Waive overflow issue in a64_gemm_s8_4x4

a64_gemm_s8_4x4 assembly kernel has an overflow issue, if fixed, could case the kernel to perform much slower. For this to happen, Lhs matrix must have -128 values eight positions apart and the Rhs matrix must have -128 in the same positions as well. So, the multiplication becomes (-128)*(-128) + (-128)*(-128) = 32768, which overflows and results in being -32768. The possibility of this happening is very low and when it happens, it's going to affect only one pixel. Therefore, we waive the issue and report it in the errata. We also modify the relevant test with minimum Int8 to use as -127 instead of -128. Change-Id: Ia36407d67c439eb14c145aede2f07729bc41db2e Signed-off-by: Gunes Bayir <gunes.bayir@arm.com> Reviewed-on: https://review.mlplatform.org/c/ml/ComputeLibrary/+/11818 Benchmark: Arm Jenkins <bsgcomp@arm.com> Tested-by: Arm Jenkins <bsgcomp@arm.com> Reviewed-by: Omar Al Khatib <omar.alkhatib@arm.com> Comments-Addressed: Arm Jenkins <bsgcomp@arm.com>
author: Gunes Bayir <gunes.bayir@arm.com> 2024-07-02 18:18:19 +0100
committer: Gunes Bayir <gunes.bayir@arm.com> 2024-07-03 14:18:04 +0000
commit: 7dcad7e55ce97246baf62d7f85d8fcd6db754e98 (patch)
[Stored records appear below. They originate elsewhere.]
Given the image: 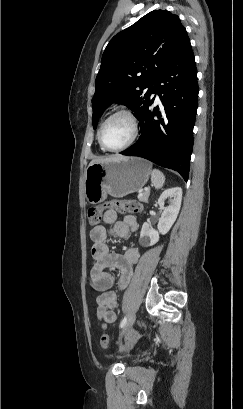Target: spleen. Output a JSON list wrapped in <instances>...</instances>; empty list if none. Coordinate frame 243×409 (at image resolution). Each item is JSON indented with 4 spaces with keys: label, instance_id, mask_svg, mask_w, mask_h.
<instances>
[{
    "label": "spleen",
    "instance_id": "1",
    "mask_svg": "<svg viewBox=\"0 0 243 409\" xmlns=\"http://www.w3.org/2000/svg\"><path fill=\"white\" fill-rule=\"evenodd\" d=\"M165 182V176L163 173L157 169L151 172V183L156 188L159 189L163 186Z\"/></svg>",
    "mask_w": 243,
    "mask_h": 409
}]
</instances>
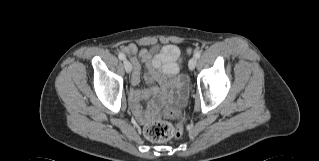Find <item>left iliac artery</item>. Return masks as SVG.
<instances>
[{"label":"left iliac artery","instance_id":"1","mask_svg":"<svg viewBox=\"0 0 319 161\" xmlns=\"http://www.w3.org/2000/svg\"><path fill=\"white\" fill-rule=\"evenodd\" d=\"M200 56H201V53H200V52H196V53L194 54V57H196L197 59L200 58Z\"/></svg>","mask_w":319,"mask_h":161}]
</instances>
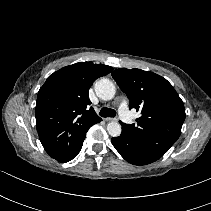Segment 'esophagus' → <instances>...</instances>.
I'll list each match as a JSON object with an SVG mask.
<instances>
[{
    "label": "esophagus",
    "instance_id": "esophagus-1",
    "mask_svg": "<svg viewBox=\"0 0 211 211\" xmlns=\"http://www.w3.org/2000/svg\"><path fill=\"white\" fill-rule=\"evenodd\" d=\"M106 121H118L117 118L108 117L105 119Z\"/></svg>",
    "mask_w": 211,
    "mask_h": 211
}]
</instances>
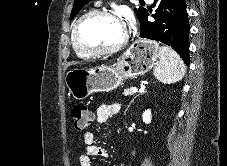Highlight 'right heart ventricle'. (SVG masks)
Returning <instances> with one entry per match:
<instances>
[{
	"label": "right heart ventricle",
	"mask_w": 227,
	"mask_h": 166,
	"mask_svg": "<svg viewBox=\"0 0 227 166\" xmlns=\"http://www.w3.org/2000/svg\"><path fill=\"white\" fill-rule=\"evenodd\" d=\"M71 41H72V34H71ZM72 47H73V50H74V52L76 53V55H78L79 57H81V58H88V57H89V56H87V55H84V54L80 53V52L74 47L73 43H72Z\"/></svg>",
	"instance_id": "obj_1"
}]
</instances>
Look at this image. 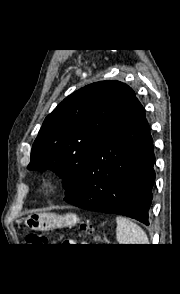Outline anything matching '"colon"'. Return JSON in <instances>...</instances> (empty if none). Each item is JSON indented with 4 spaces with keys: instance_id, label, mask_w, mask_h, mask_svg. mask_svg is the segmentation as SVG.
<instances>
[{
    "instance_id": "5ec220e1",
    "label": "colon",
    "mask_w": 180,
    "mask_h": 294,
    "mask_svg": "<svg viewBox=\"0 0 180 294\" xmlns=\"http://www.w3.org/2000/svg\"><path fill=\"white\" fill-rule=\"evenodd\" d=\"M80 229L84 235L92 238L94 244H98L100 242V237L97 233H95L91 224L84 222L81 224ZM26 242L30 245L42 244L46 242V237L40 233H29L26 236Z\"/></svg>"
}]
</instances>
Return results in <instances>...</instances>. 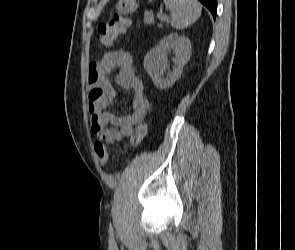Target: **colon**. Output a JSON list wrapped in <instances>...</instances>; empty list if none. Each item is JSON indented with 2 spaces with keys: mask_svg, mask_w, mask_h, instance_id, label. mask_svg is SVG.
<instances>
[{
  "mask_svg": "<svg viewBox=\"0 0 295 250\" xmlns=\"http://www.w3.org/2000/svg\"><path fill=\"white\" fill-rule=\"evenodd\" d=\"M128 23L129 20L127 17L115 13L109 22L99 23L96 27V32L102 43L109 45L113 43L119 35L125 32ZM146 132V124L142 123L138 125L134 131L131 144L138 145L144 139ZM94 149L99 162L102 165L106 164L110 155V148L103 143L96 142Z\"/></svg>",
  "mask_w": 295,
  "mask_h": 250,
  "instance_id": "obj_1",
  "label": "colon"
}]
</instances>
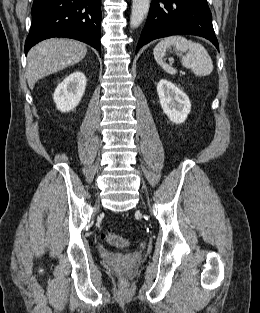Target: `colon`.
I'll use <instances>...</instances> for the list:
<instances>
[{"instance_id": "colon-1", "label": "colon", "mask_w": 260, "mask_h": 313, "mask_svg": "<svg viewBox=\"0 0 260 313\" xmlns=\"http://www.w3.org/2000/svg\"><path fill=\"white\" fill-rule=\"evenodd\" d=\"M105 240L114 247H126L127 241L112 231H107L104 235Z\"/></svg>"}]
</instances>
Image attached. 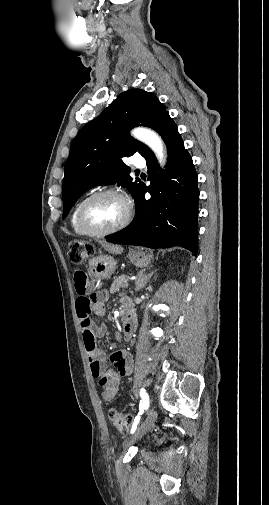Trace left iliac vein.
<instances>
[{
	"instance_id": "1",
	"label": "left iliac vein",
	"mask_w": 269,
	"mask_h": 505,
	"mask_svg": "<svg viewBox=\"0 0 269 505\" xmlns=\"http://www.w3.org/2000/svg\"><path fill=\"white\" fill-rule=\"evenodd\" d=\"M157 419V412L153 409L149 410L146 419L140 423L138 428L132 434V436L125 441L124 448H128L132 444H134L137 440L142 438L146 432L150 429V427L154 424Z\"/></svg>"
}]
</instances>
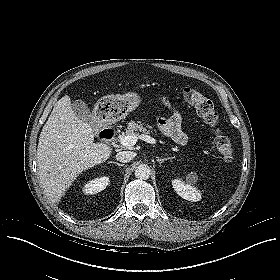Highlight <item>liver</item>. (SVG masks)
<instances>
[{
  "instance_id": "1",
  "label": "liver",
  "mask_w": 280,
  "mask_h": 280,
  "mask_svg": "<svg viewBox=\"0 0 280 280\" xmlns=\"http://www.w3.org/2000/svg\"><path fill=\"white\" fill-rule=\"evenodd\" d=\"M112 149L94 143V130L71 107L68 95L56 102L42 128L37 147V166L44 192L57 203L86 169L106 161Z\"/></svg>"
}]
</instances>
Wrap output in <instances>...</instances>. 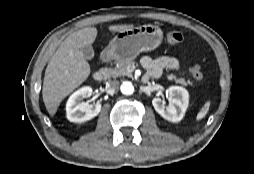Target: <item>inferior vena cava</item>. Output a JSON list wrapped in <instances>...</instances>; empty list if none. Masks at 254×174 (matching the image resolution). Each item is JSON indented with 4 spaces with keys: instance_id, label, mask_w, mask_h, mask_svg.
<instances>
[{
    "instance_id": "obj_1",
    "label": "inferior vena cava",
    "mask_w": 254,
    "mask_h": 174,
    "mask_svg": "<svg viewBox=\"0 0 254 174\" xmlns=\"http://www.w3.org/2000/svg\"><path fill=\"white\" fill-rule=\"evenodd\" d=\"M108 86L112 90H116L119 87V81L117 80H112L108 83Z\"/></svg>"
}]
</instances>
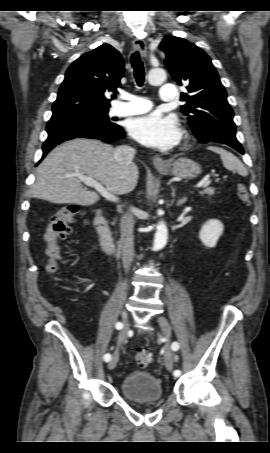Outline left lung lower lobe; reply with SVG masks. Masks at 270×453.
I'll return each instance as SVG.
<instances>
[{
  "label": "left lung lower lobe",
  "mask_w": 270,
  "mask_h": 453,
  "mask_svg": "<svg viewBox=\"0 0 270 453\" xmlns=\"http://www.w3.org/2000/svg\"><path fill=\"white\" fill-rule=\"evenodd\" d=\"M229 146H231L232 148L236 149L237 151H239L240 153H244V150L242 148V146L240 145V143L238 141L236 142H228V143H225Z\"/></svg>",
  "instance_id": "left-lung-lower-lobe-1"
}]
</instances>
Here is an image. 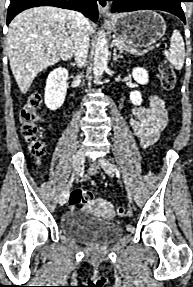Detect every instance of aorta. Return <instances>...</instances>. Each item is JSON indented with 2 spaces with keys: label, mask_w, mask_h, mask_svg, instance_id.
Here are the masks:
<instances>
[{
  "label": "aorta",
  "mask_w": 193,
  "mask_h": 287,
  "mask_svg": "<svg viewBox=\"0 0 193 287\" xmlns=\"http://www.w3.org/2000/svg\"><path fill=\"white\" fill-rule=\"evenodd\" d=\"M108 54L109 49L106 34L104 32H99L95 45L94 67H93V72L96 81H98L99 78L102 76L103 71L107 66Z\"/></svg>",
  "instance_id": "obj_1"
}]
</instances>
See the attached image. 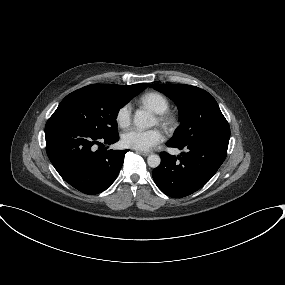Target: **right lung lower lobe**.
Masks as SVG:
<instances>
[{"instance_id": "1", "label": "right lung lower lobe", "mask_w": 285, "mask_h": 285, "mask_svg": "<svg viewBox=\"0 0 285 285\" xmlns=\"http://www.w3.org/2000/svg\"><path fill=\"white\" fill-rule=\"evenodd\" d=\"M46 152L60 174L72 187L85 194H98L116 179L128 150L94 151V145L113 144L118 134L96 136L85 128L60 117L45 126Z\"/></svg>"}]
</instances>
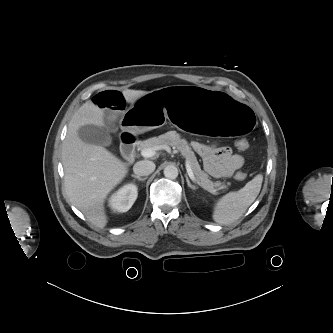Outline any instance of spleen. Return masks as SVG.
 Instances as JSON below:
<instances>
[{
    "label": "spleen",
    "mask_w": 333,
    "mask_h": 333,
    "mask_svg": "<svg viewBox=\"0 0 333 333\" xmlns=\"http://www.w3.org/2000/svg\"><path fill=\"white\" fill-rule=\"evenodd\" d=\"M263 175H256L237 192H229L216 200L213 208V220L228 225L238 220L255 201L261 190Z\"/></svg>",
    "instance_id": "3e777b00"
}]
</instances>
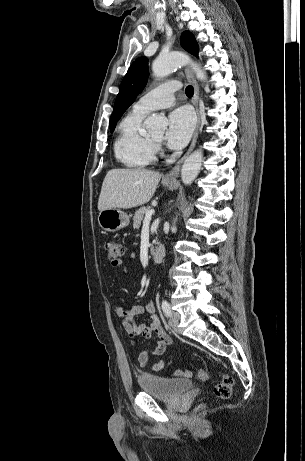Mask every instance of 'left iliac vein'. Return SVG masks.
Instances as JSON below:
<instances>
[{"label": "left iliac vein", "mask_w": 305, "mask_h": 461, "mask_svg": "<svg viewBox=\"0 0 305 461\" xmlns=\"http://www.w3.org/2000/svg\"><path fill=\"white\" fill-rule=\"evenodd\" d=\"M179 321H180V314L178 312H173L171 316V327L177 333L180 332Z\"/></svg>", "instance_id": "obj_1"}]
</instances>
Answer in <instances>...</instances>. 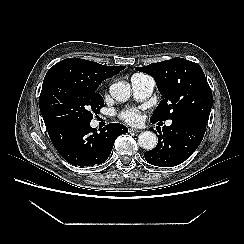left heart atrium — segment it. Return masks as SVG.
Masks as SVG:
<instances>
[{
  "instance_id": "1",
  "label": "left heart atrium",
  "mask_w": 244,
  "mask_h": 244,
  "mask_svg": "<svg viewBox=\"0 0 244 244\" xmlns=\"http://www.w3.org/2000/svg\"><path fill=\"white\" fill-rule=\"evenodd\" d=\"M120 118L128 124L137 125L142 120V115L135 108H128L120 113Z\"/></svg>"
}]
</instances>
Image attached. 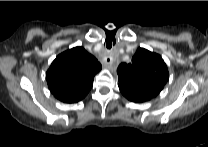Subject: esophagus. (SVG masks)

tree: 6bd40f24ccc6552f6ed6bed6b697076796e04cad
parent: a3f238a44d9f306c77be0177f13d22ae3f3bcc57 (diff)
download: ComputeLibrary-7dcad7e55ce97246baf62d7f85d8fcd6db754e98.tar.gz
2 files changed, 14 insertions, 1 deletions
diff --git a/docs/user_guide/errata.dox b/docs/user_guide/errata.dox
index c195dc7851..a9795489d2 100644
--- a/docs/user_guide/errata.dox
+++ b/docs/user_guide/errata.dox
@@ -30,6 +30,16 @@ namespace arm_compute
 
 @section S7_1_errata Errata
 
+- (COMPMID-7109) Under certain conditions, Quantized GEMM may result in very few mismatches due to 16-bit accumuation overflow
+    - Versions: >= v17.09
+    - Oses: Linux, Android, MacOS, Windows.
+    - Conditions:
+        - Compile the latest Arm Compute Library for armv8a
+        - Device without dot product support
+        - In the matrix multiplication
+            - Lhs matrix must have -128 values eight positions apart from each other in its row
+            - Rhs matrix must have -128 values at the same positions as Lhs
+
 - (COMPMID-6904) Fix out-of-bound memory write for non-optimized FP16 GeMM kernel.
     - Versions: >= v17.09 && < v24.06
     - Oses: Linux, Android, MacOS, Windows.
diff --git a/tests/validation/fixtures/ConvolutionLayerFixture.h b/tests/validation/fixtures/ConvolutionLayerFixture.h
index 2a317e9b9b..51084533f9 100644
--- a/tests/validation/fixtures/ConvolutionLayerFixture.h
+++ b/tests/validation/fixtures/ConvolutionLayerFixture.h
@@ -204,7 +204,10 @@ protected:
             {
                 if(_use_dynamic_output_quant)
                 {
-                    std::uniform_int_distribution<int32_t> distribution(-128, 127);
+                    // Using -127 as the lower bound because of possible overflow.
+                    // This is a known issue and reported in the errata.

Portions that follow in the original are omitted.